Action item:
Work out how many lines of the listing below hold the word "settings", and give that number only.

=-=-=-=-=

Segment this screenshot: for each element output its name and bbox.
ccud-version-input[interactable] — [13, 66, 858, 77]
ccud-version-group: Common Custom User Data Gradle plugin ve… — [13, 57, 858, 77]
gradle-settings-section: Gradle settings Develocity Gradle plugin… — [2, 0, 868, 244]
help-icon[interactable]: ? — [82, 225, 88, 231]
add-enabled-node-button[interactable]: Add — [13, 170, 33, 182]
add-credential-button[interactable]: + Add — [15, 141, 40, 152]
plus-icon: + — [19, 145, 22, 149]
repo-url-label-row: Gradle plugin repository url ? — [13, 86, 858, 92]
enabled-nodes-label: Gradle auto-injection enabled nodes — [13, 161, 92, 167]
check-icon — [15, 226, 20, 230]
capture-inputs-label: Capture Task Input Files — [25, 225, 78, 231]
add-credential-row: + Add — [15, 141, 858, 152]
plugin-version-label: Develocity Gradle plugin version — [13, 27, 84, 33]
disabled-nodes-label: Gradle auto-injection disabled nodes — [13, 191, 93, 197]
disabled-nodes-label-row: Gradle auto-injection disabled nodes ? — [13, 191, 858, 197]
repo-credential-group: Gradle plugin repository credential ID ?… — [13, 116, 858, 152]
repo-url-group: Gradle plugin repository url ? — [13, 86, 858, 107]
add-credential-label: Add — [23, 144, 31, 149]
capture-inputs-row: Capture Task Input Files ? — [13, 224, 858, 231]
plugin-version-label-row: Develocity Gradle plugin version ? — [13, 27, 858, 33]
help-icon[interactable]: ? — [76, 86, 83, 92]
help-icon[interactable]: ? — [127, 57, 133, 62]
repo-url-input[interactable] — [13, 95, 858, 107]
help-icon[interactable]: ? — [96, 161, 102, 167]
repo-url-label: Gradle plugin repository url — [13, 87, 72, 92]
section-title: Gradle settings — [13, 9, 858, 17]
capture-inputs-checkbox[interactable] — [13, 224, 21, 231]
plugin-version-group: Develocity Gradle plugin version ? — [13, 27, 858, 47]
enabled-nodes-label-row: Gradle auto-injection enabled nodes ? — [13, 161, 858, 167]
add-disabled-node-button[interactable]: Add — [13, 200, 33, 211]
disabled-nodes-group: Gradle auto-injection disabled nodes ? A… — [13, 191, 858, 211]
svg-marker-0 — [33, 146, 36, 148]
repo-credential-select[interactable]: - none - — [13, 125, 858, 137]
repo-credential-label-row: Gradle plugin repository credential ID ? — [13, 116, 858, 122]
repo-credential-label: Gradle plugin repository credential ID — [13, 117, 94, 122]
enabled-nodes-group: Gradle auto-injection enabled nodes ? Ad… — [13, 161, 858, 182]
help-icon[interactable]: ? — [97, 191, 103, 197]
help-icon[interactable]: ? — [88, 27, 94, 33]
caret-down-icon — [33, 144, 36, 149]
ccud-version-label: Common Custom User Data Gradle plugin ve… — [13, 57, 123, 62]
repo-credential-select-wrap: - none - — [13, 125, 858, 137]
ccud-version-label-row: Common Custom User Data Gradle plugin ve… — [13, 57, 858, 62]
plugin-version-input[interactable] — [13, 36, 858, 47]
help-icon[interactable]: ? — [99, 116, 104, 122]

=-=-=-=-=

Output of the task:
2